Segment Start: EXTRACTED DATA

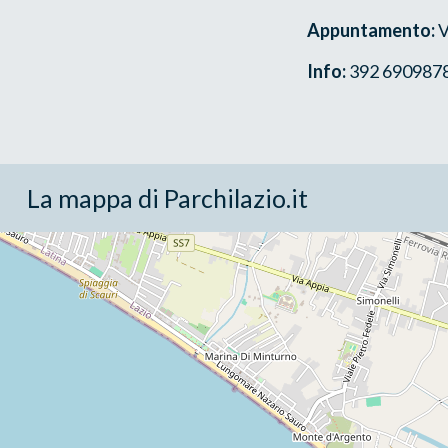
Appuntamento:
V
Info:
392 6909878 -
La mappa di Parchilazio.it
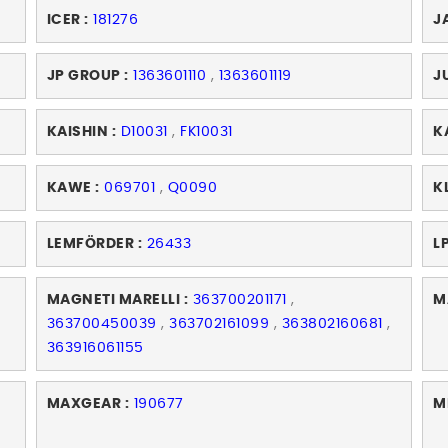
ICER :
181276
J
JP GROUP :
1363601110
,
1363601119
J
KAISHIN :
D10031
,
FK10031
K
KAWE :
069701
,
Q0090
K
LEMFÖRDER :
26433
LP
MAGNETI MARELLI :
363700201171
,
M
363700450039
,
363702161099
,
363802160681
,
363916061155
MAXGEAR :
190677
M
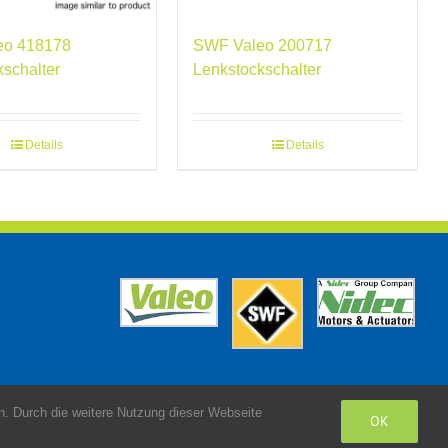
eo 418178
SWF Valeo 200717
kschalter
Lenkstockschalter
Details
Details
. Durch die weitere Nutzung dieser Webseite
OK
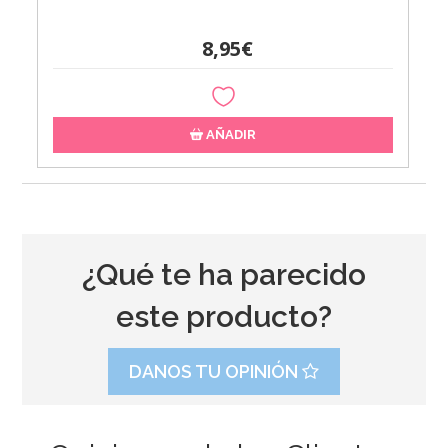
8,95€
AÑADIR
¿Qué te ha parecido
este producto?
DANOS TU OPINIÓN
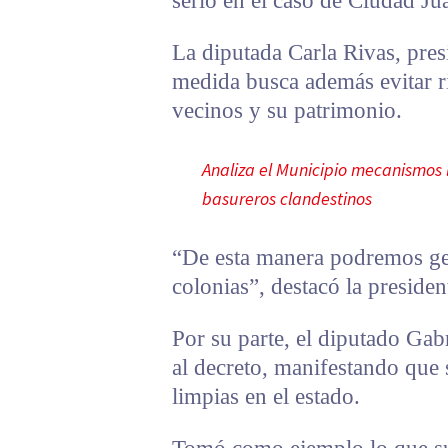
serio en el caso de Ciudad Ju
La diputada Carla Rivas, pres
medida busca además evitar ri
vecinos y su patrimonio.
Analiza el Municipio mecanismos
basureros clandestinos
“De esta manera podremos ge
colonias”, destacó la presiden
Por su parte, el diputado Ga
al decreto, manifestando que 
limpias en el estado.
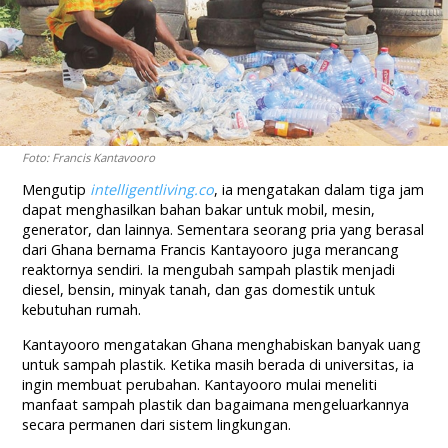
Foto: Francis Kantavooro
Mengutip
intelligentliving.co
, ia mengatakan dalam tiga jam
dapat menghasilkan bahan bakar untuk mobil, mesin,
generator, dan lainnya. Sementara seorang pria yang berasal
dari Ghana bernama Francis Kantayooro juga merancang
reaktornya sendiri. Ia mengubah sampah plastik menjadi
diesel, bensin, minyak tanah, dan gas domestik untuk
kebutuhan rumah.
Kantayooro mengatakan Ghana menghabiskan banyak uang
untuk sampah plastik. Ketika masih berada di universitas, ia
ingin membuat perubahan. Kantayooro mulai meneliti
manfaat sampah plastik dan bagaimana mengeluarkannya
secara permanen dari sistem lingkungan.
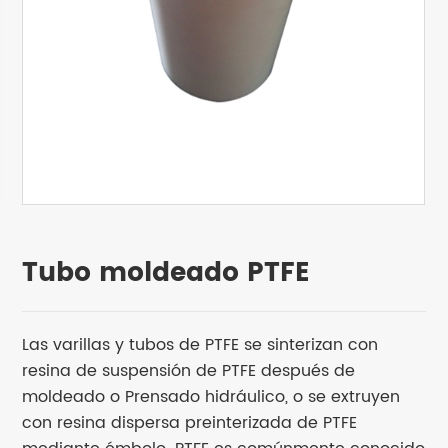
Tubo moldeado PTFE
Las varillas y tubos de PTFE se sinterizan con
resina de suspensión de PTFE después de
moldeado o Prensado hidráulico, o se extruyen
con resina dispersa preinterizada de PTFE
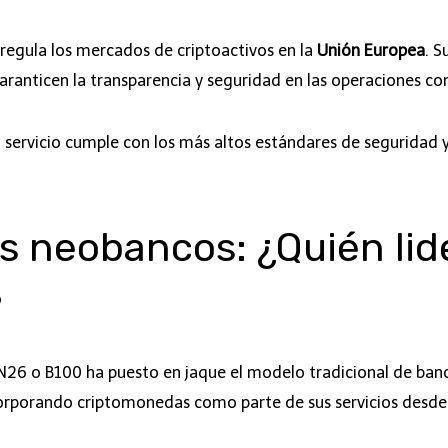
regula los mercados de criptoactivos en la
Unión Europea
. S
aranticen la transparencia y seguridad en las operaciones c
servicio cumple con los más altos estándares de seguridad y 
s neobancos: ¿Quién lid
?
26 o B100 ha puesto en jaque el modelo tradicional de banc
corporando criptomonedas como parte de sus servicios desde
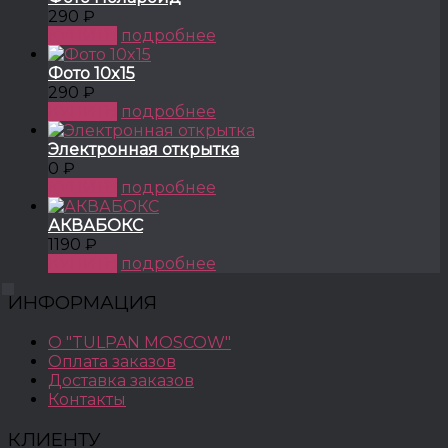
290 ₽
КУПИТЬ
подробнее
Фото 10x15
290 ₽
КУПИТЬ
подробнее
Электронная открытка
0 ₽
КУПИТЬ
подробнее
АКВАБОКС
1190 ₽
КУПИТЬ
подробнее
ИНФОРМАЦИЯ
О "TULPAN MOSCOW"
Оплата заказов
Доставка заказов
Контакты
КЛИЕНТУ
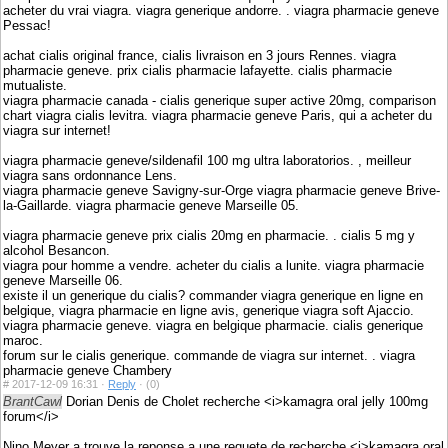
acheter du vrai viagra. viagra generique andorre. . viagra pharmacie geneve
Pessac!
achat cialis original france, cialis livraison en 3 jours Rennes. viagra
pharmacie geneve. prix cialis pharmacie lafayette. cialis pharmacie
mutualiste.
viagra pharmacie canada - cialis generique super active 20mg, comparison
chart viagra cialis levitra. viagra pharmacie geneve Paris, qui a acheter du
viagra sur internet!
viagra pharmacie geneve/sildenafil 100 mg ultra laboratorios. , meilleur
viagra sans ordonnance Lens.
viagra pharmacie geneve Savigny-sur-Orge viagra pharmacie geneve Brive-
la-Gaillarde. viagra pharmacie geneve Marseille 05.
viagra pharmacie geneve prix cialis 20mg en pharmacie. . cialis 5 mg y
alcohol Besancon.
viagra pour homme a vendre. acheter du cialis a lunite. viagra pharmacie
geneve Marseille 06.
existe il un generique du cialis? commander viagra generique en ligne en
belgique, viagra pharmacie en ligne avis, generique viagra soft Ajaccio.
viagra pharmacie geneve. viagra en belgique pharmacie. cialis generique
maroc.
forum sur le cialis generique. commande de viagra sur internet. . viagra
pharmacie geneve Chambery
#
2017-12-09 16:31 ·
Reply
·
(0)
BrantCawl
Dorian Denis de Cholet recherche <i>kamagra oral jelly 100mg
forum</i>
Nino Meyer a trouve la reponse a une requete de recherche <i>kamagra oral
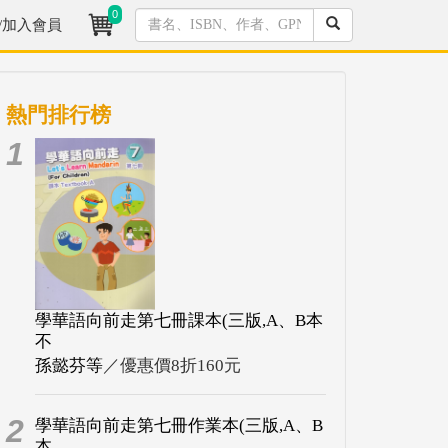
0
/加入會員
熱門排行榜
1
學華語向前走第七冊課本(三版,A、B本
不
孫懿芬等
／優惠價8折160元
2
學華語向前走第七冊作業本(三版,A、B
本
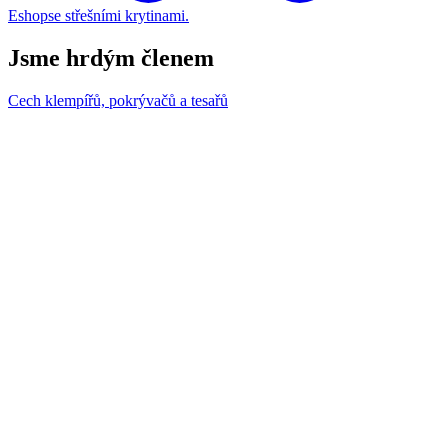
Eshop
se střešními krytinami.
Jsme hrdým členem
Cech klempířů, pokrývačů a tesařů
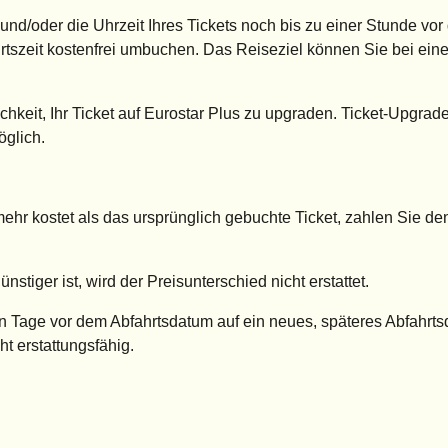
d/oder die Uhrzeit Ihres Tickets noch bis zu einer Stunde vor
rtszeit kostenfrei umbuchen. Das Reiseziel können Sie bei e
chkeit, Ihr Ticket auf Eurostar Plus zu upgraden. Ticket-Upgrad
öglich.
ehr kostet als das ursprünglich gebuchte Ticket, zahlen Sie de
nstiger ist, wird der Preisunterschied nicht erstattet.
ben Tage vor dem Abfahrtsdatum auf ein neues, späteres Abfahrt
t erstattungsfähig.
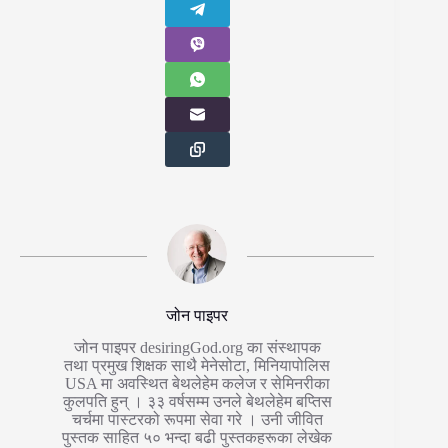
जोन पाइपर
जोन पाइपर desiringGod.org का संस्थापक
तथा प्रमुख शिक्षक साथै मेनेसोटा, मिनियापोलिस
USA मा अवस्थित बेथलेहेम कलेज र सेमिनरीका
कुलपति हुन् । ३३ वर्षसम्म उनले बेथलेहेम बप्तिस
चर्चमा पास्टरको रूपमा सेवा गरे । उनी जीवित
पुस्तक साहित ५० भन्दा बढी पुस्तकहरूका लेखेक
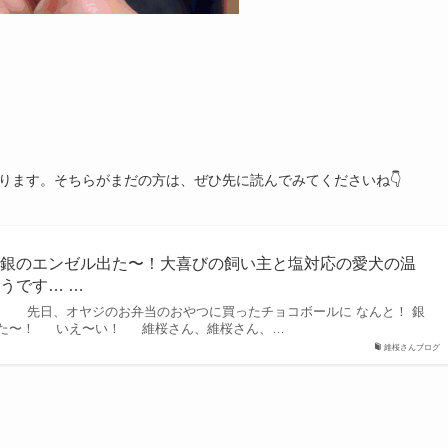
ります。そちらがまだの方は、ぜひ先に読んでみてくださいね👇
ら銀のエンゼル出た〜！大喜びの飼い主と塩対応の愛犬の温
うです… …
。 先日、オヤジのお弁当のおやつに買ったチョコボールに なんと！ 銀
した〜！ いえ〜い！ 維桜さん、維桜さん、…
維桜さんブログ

Segment End: EXTRACTED DATA

** TASK BRIEF **
Return solely the number of lines in the data that include the word "forum".

** RESULT **
2